Merge Pdfs automatically in a folder based on the file names.
A python module to merge a bunch of Pdf files.
A few months ago now, I purchased this mobile scanner .
The IRIScan Anywhere scanner.
This scanner is very portable and I am using it very often to scan all sort of documents I am receiving over mail and that I want to archive to be sure that I have a digital copy.
It is also useful to scan and store the receipt I receive from stores.
The scanner can’t merge files during scanning. It must be done on post-processing through their software.
That’s why I wanted to automate the process a little.
Let’s consider that you scan (or have by any other method) a lot of different pdf files.

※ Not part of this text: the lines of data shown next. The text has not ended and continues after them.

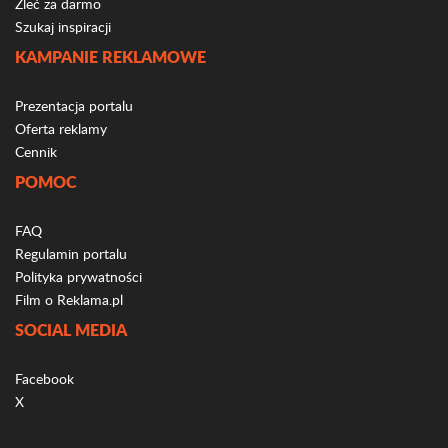
Zleć za darmo
Szukaj inspiracji
KAMPANIE REKLAMOWE
Prezentacja portalu
Oferta reklamy
Cennik
POMOC
FAQ
Regulamin portalu
Polityka prywatności
Film o Reklama.pl
SOCIAL MEDIA
Facebook
X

You need to rename your files according to the following pattern :
“file name1 - part1.pdf“
…
“file name1 - partN.pdf“
“file name2 - part1.pdf“
…
“file name2 - partN.pdf“
See a folder that is properly prepared on the image below :
The files that have the same name (“file name1“ for instance) are going to be merged together.
As a start, you need to install the PyPDF2 python module to your computer as it is necessary to manipulate the pdf files.
pip install PyPDF2
You could then call the module like this, when you are in the folder that has the “mergepdfs.py“ file :
mergepdfs.py ./path/to/the/pdf/files/I/want/to/merge
I use powershell to do this on Windows :
and you can see that the files were merged properly.
A “result” directory is created to store the merged files.
Then the files are named as were their parts and available in the “result” folder.